In the past 14 months, I’ve had the opportunity to see God’s people in action in Bosnia, Kenya, Afghanistan, Mali, Uganda, and Sudan. The needs are astounding in every place, in every way. Life is difficult, and the challenge of living a godly life in some of these countries is outright dangerous!
Yet Christian people are there working, serving, and evangelizing. The church is making inroads in these hard areas, but more resources are needed. And in Africa, the harvest is begging to be gathered, but there are just not enough resources to do the work! Missionaries and national workers need prayer and provisions!
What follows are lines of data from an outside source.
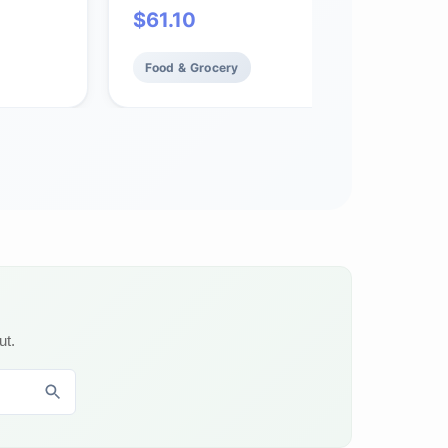
$
61.10
Food & Grocery
ut.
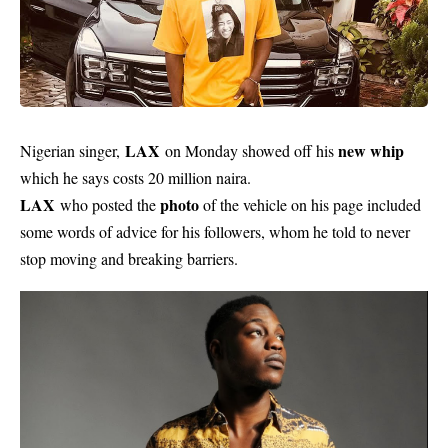
LAX
new whip
Nigerian singer,
on Monday showed off his
which he says costs 20 million naira.
LAX
photo
who posted the
of the vehicle on his page included
some words of advice for his followers, whom he told to never
stop moving and breaking barriers.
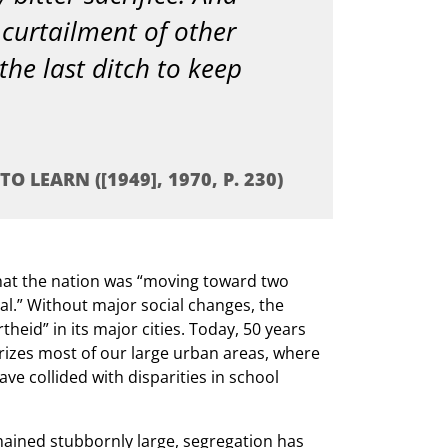
curtailment of other
 the last ditch to keep
O LEARN ([1949], 1970, P. 230)
hat the nation was “moving toward two
l.” Without major social changes, the
eid” in its major cities. Today, 50 years
erizes most of our large urban areas, where
ve collided with disparities in school
ained stubbornly large, segregation has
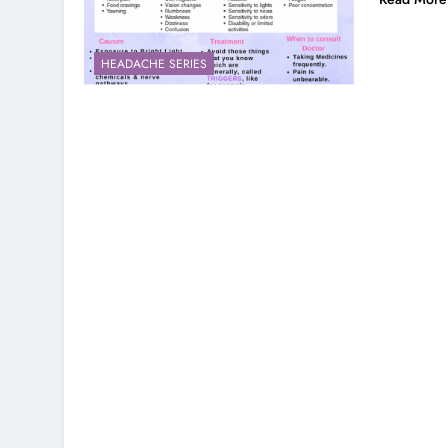
HEADACHE SERIES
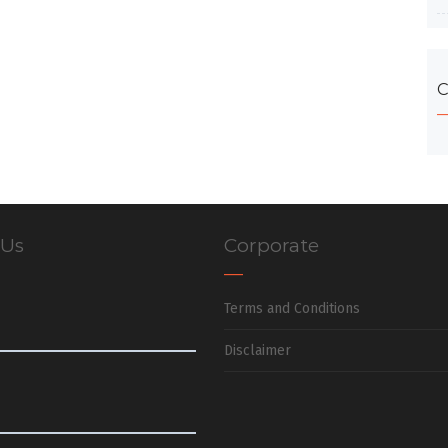
C
 Us
Corporate
Terms and Conditions
Disclaimer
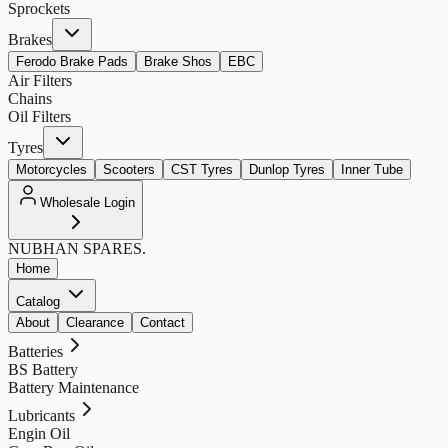
Sprockets
Brakes
Ferodo Brake Pads
Brake Shos
EBC
Air Filters
Chains
Oil Filters
Tyres
Motorcycles
Scooters
CST Tyres
Dunlop Tyres
Inner Tube
Wholesale Login
NUBHAN
SPARES.
Home
Catalog
About
Clearance
Contact
Batteries
BS Battery
Battery Maintenance
Lubricants
Engin Oil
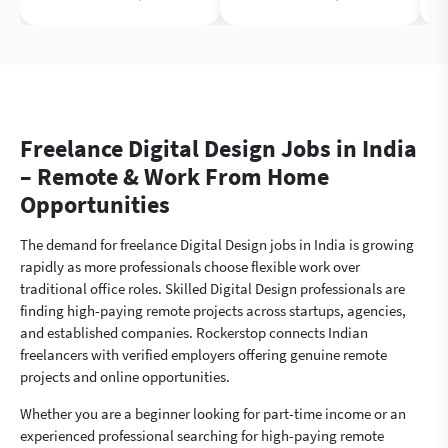
Freelance Digital Design Jobs in India
– Remote & Work From Home
Opportunities
The demand for freelance Digital Design jobs in India is growing
rapidly as more professionals choose flexible work over
traditional office roles. Skilled Digital Design professionals are
finding high-paying remote projects across startups, agencies,
and established companies. Rockerstop connects Indian
freelancers with verified employers offering genuine remote
projects and online opportunities.
Whether you are a beginner looking for part-time income or an
experienced professional searching for high-paying remote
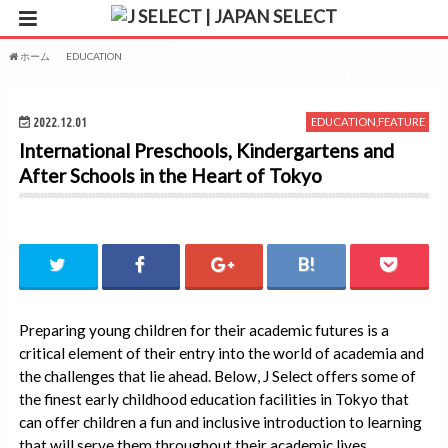
ホーム
EDUCATION
International Preschools, Kindergartens and After Schools in the Heart of Tokyo
2022.12.01
EDUCATION
,
FEATURE
International Preschools, Kindergartens and
After Schools in the Heart of Tokyo
Preparing young children for their academic futures is a
critical element of their entry into the world of academia and
the challenges that lie ahead. Below, J Select offers some of
the finest early childhood education facilities in Tokyo that
can offer children a fun and inclusive introduction to learning
that will serve them throughout their academic lives.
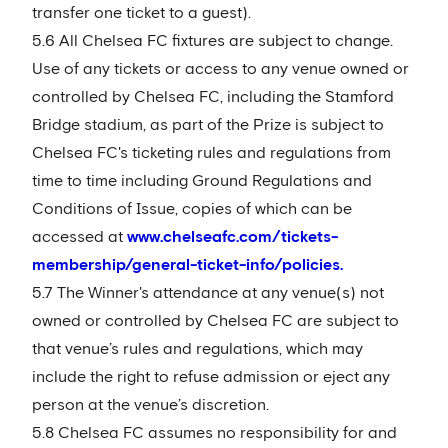
transfer one ticket to a guest).
5.6 All Chelsea FC fixtures are subject to change.
Use of any tickets or access to any venue owned or
controlled by Chelsea FC, including the Stamford
Bridge stadium, as part of the Prize is subject to
Chelsea FC's ticketing rules and regulations from
time to time including Ground Regulations and
Conditions of Issue, copies of which can be
accessed at
www.chelseafc.com/tickets-
membership/general-ticket-info/policies.
5.7 The Winner's attendance at any venue(s) not
owned or controlled by Chelsea FC are subject to
that venue’s rules and regulations, which may
include the right to refuse admission or eject any
person at the venue’s discretion.
5.8 Chelsea FC assumes no responsibility for and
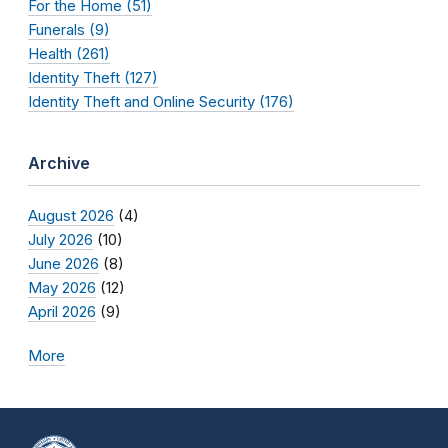
For the Home (51)
Funerals (9)
Health (261)
Identity Theft (127)
Identity Theft and Online Security (176)
Archive
August 2026
(4)
July 2026
(10)
June 2026
(8)
May 2026
(12)
April 2026
(9)
More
However, the economic balance is far from even, fair, or equitable between any of those countries I visited and my U.S. homeland. I wrestle in my heart with the emerging economic news each time I return home and hear that America is suffering. True, people have lost jobs, investment values have tumbled, retirement funds have been jeopardized, and optimism has been replaced with pessimism.
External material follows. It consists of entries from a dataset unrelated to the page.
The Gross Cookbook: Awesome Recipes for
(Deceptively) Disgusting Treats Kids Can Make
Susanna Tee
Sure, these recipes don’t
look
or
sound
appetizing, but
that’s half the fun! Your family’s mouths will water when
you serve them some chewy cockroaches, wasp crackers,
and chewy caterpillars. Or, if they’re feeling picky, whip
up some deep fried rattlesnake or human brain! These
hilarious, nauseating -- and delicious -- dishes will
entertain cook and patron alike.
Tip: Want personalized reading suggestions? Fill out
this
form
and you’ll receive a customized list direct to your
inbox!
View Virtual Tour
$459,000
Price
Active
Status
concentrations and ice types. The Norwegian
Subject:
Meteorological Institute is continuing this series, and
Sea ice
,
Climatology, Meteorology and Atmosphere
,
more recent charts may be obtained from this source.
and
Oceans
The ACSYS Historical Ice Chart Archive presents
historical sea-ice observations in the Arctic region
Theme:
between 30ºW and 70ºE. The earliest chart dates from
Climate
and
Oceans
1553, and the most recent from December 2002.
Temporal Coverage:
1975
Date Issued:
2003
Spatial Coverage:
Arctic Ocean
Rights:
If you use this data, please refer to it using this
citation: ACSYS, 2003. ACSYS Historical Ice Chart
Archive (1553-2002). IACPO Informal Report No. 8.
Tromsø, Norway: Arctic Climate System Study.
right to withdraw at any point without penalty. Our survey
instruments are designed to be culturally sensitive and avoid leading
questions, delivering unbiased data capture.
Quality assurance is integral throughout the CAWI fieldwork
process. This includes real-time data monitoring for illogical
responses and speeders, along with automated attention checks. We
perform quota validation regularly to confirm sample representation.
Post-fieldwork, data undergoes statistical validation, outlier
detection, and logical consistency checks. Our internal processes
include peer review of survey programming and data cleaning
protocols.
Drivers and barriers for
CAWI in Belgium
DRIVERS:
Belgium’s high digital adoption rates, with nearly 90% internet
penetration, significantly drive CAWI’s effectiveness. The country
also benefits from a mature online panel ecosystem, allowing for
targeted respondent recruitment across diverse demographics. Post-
But is this really “tough economic news”? Is this suffering equal to that of those who live on so much less or who lose their lives for the sake of their faith in Christ? (In the U.S., life can be difficult for those making $25,000 a year. But what about the billions of people in the world who make only $250 a year—or less?)
Instead of having a “woe are we” attitude, maybe we should consider our blessings during this season of uncertainty when the Lord is asking us to prioritize our “E’s” (economy and evangelism).
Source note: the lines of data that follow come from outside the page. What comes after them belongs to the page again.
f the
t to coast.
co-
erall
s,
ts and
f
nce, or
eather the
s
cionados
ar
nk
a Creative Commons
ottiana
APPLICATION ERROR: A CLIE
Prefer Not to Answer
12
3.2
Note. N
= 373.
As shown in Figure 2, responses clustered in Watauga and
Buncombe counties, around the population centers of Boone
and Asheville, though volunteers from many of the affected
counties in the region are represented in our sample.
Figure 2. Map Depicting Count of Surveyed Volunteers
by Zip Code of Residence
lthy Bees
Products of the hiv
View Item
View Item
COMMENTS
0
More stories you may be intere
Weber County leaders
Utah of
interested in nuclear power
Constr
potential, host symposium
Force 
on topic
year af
Things the Lord can teach us during this testing period include:
1. Understanding afresh that everything is the Lord’s (Psalm
2. Appreciating the tremendous blessings we have been given through Christ (Ephesians 1:3)
3. Reprioritizing spending and saving habits (Luke 16:1-3)
4. Looking at the eternal perspectives of life today (Luke 12:18)
5. Becoming more efficient with our resources (Matthew 25:14-30)
6. Learning that we are in community
(1 Corinthians 12:26)
7. Entertaining the option of self-denial as part of our personal discipline (Matthew 16:24)
8. Using our resources in God-honoring and kingdom-fulfilling ways.
With half the world living on less than $2 a day, I cannot imagine the changes the Lord may want to see in how I spend my dollars, use my resources, and leverage my time. This may be the very season new priorities emerge and the most evangelism occurs!
The question is—could it begin with me? Could I become more appreciative, more frugal, and more efficient in my home, community, and church? Could I learn to be content with the much I do have? Could I use less and give more? Could I see that the spiritual battle still rages for the hearts, minds, and souls of men; and that I have assets to help in the victory?
A hurting world and a suffering church desperately need our help. God is inviting us to join his purposes. Oh, don’t mistake a providential invitation for a desperate plea for cooperation from the Lord! God will accomplish his will, with or without you and me, and with or without America.
But are we ready in these challenging economic times to “read the season’s signs” (Matthew 16:3) and reprioritize our lives with a goal of living to evangelize instead of living to enjoy?
Mike Schrage is director of development with Good News Productions, International, Joplin, Missouri.